'''
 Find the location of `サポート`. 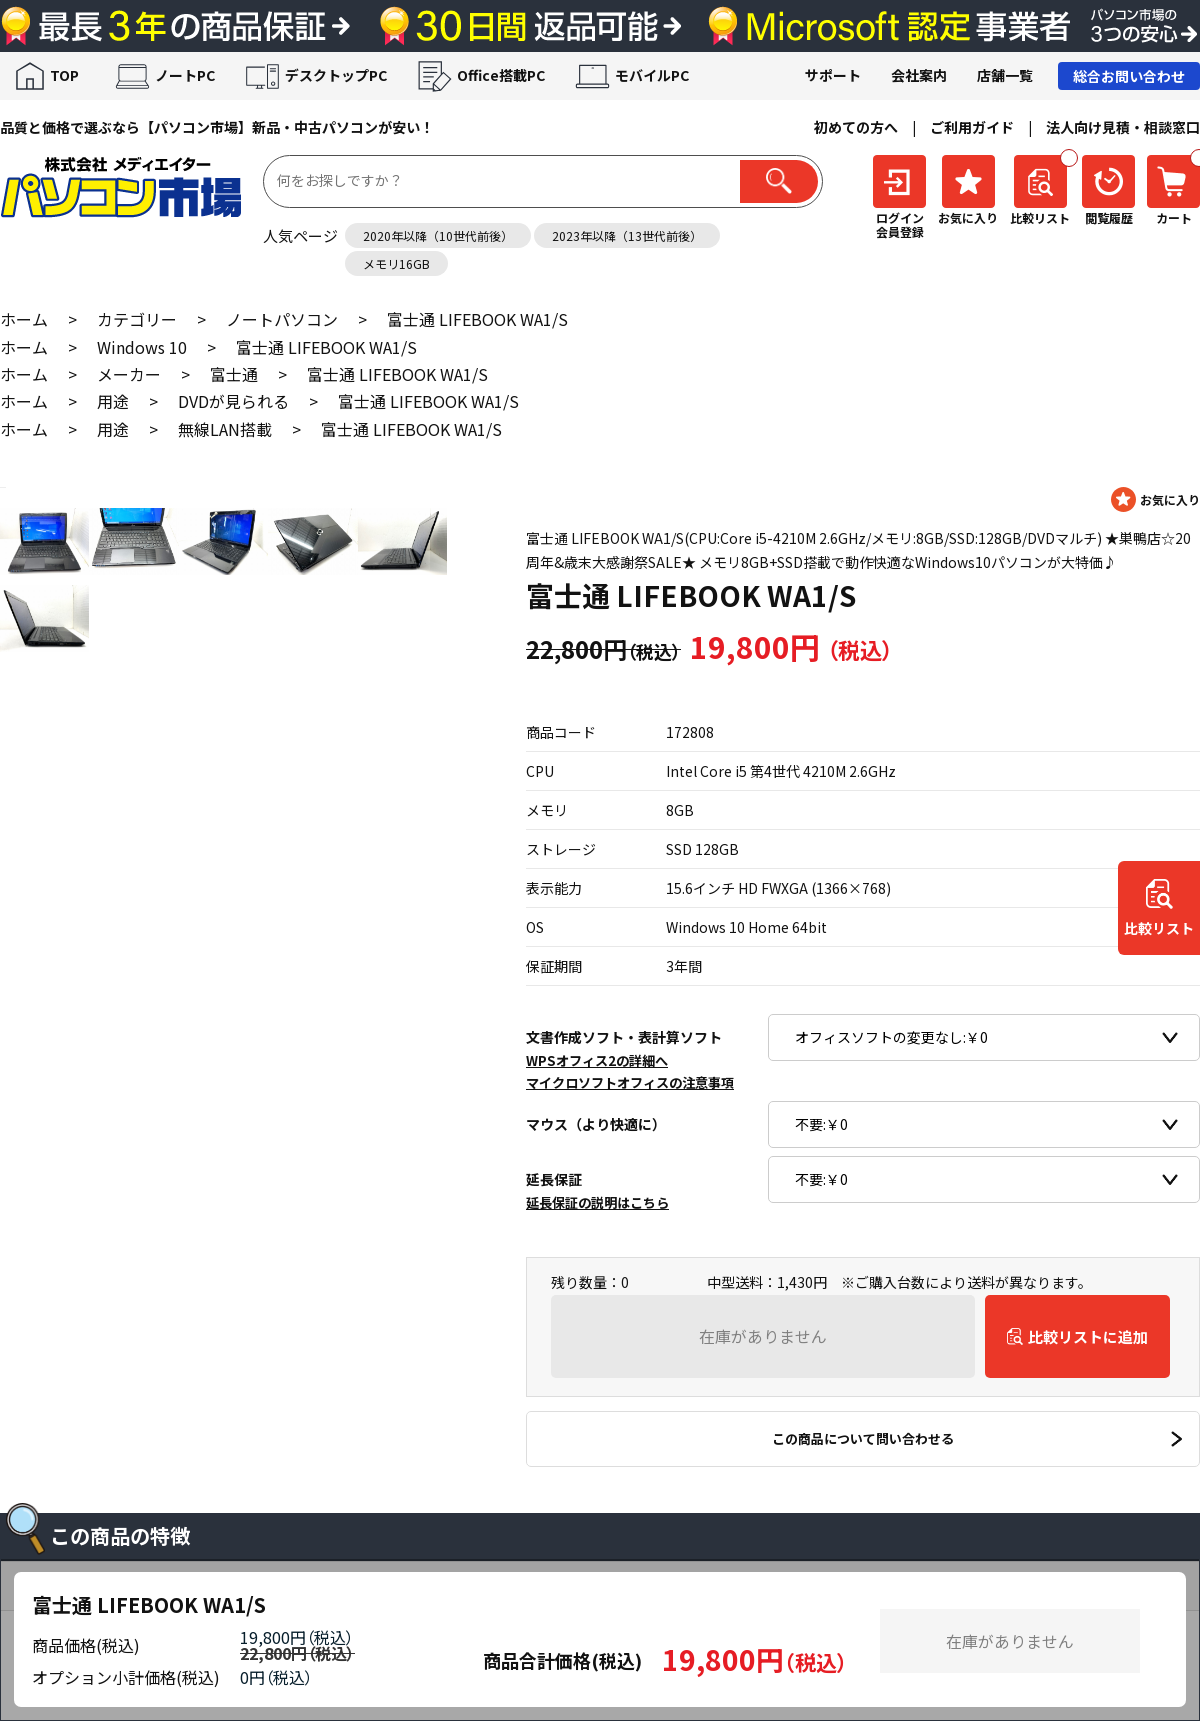

サポート is located at coordinates (833, 75).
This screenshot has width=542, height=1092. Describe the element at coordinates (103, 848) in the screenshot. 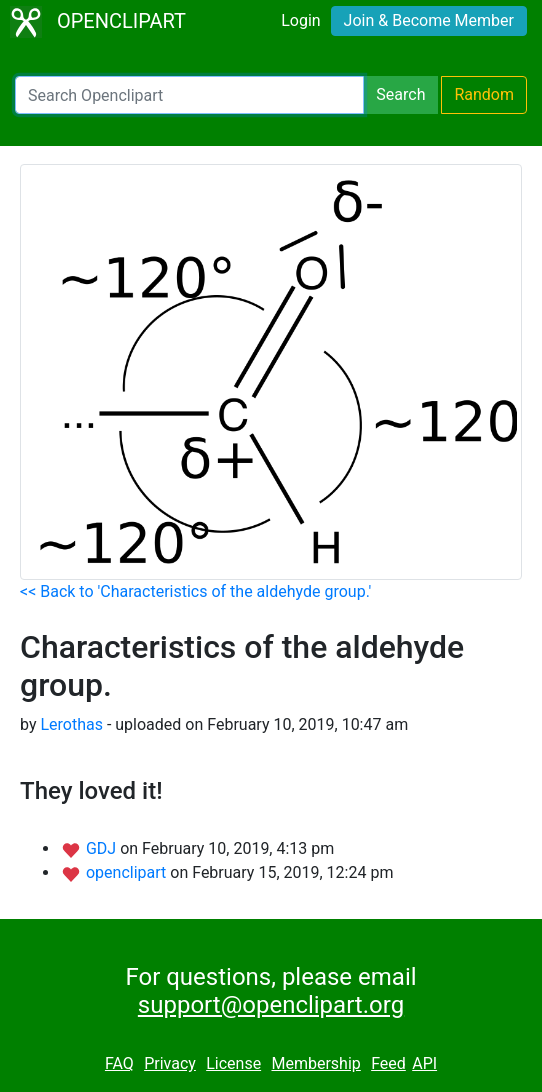

I see `GDJ` at that location.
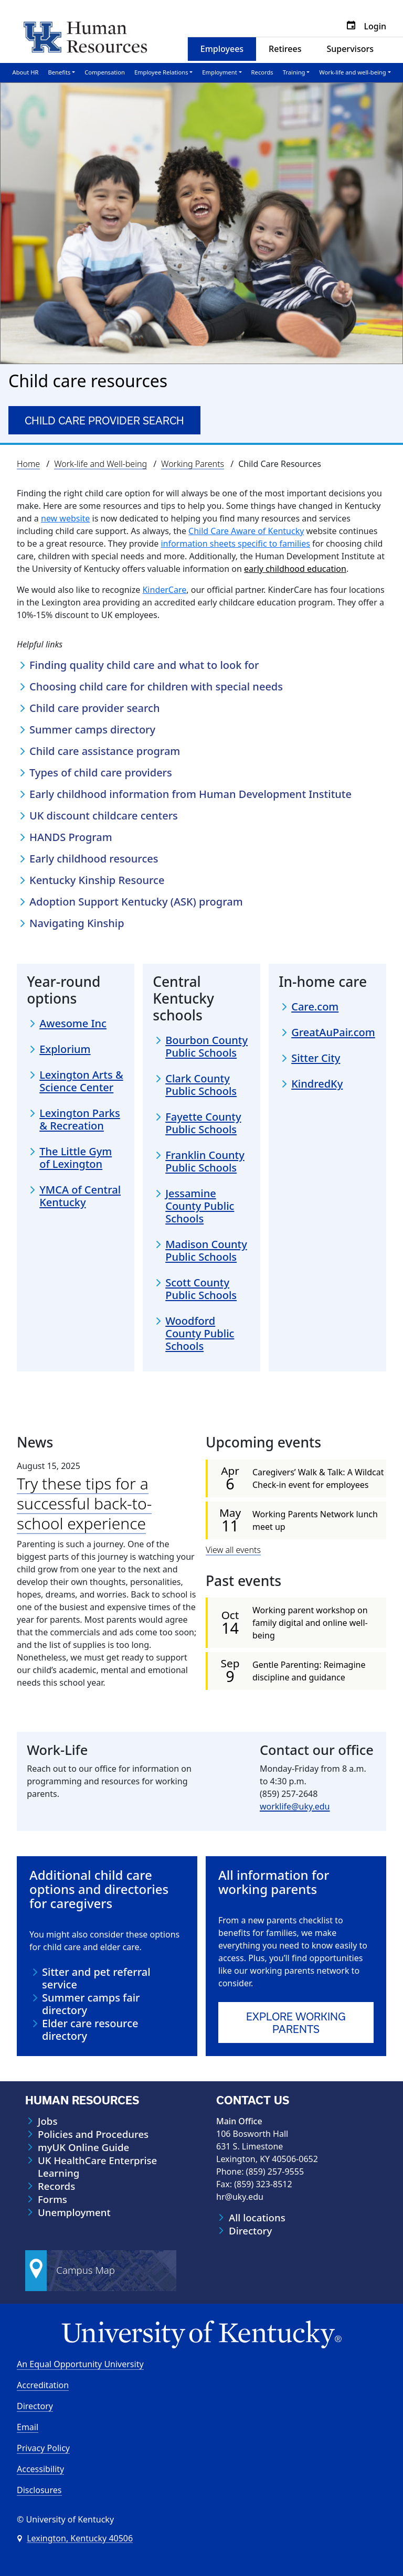  Describe the element at coordinates (145, 665) in the screenshot. I see `Finding quality child care and what to look for` at that location.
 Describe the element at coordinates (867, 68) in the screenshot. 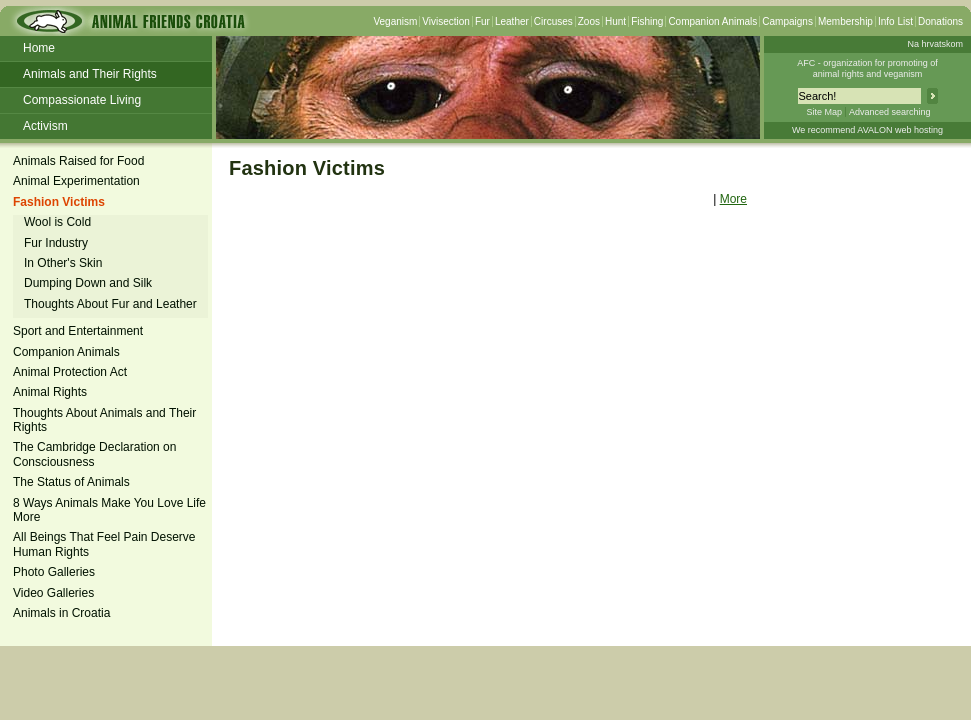

I see `AFC - organization for promoting ofanimal rights and veganism` at that location.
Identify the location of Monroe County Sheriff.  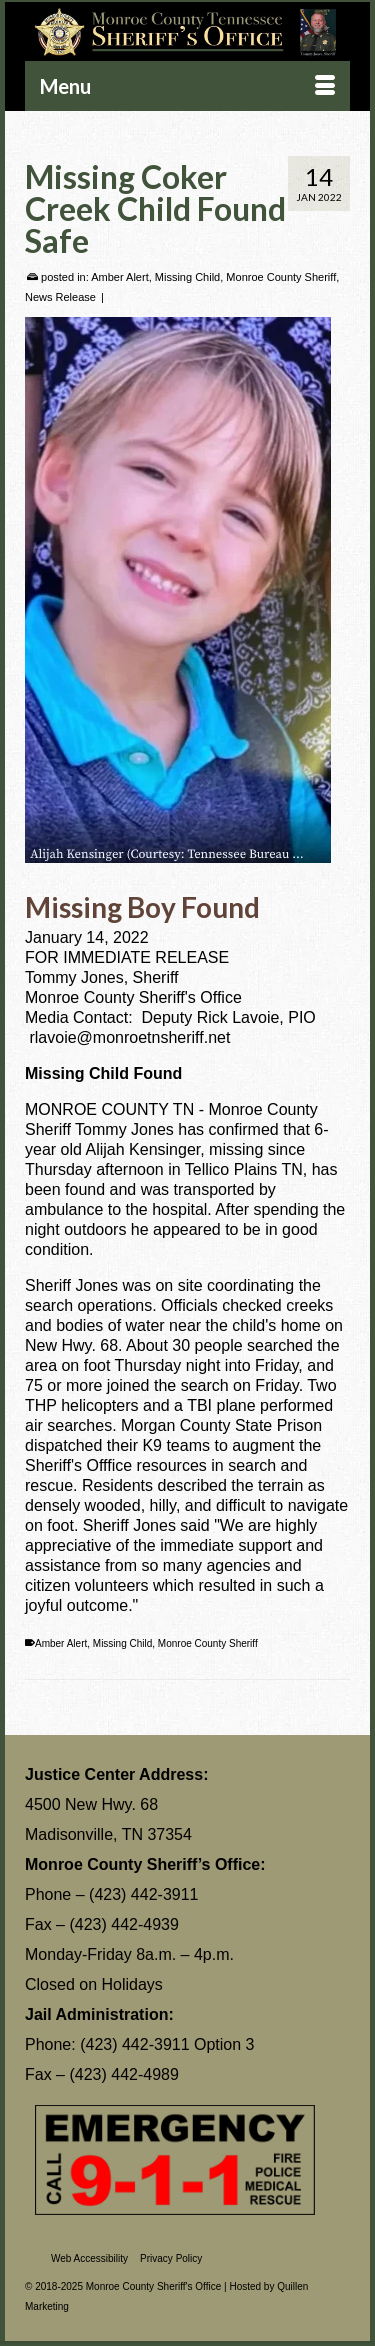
'''
No picture should be included when the data are set down again exactly.

> [Solution for this task]:
 Find the location of `サポート`. 

サポート is located at coordinates (833, 75).
This screenshot has width=542, height=1092. Describe the element at coordinates (103, 848) in the screenshot. 

I see `GDJ` at that location.
  Describe the element at coordinates (145, 665) in the screenshot. I see `Finding quality child care and what to look for` at that location.
 Describe the element at coordinates (867, 68) in the screenshot. 

I see `AFC - organization for promoting ofanimal rights and veganism` at that location.
Identify the location of Monroe County Sheriff.  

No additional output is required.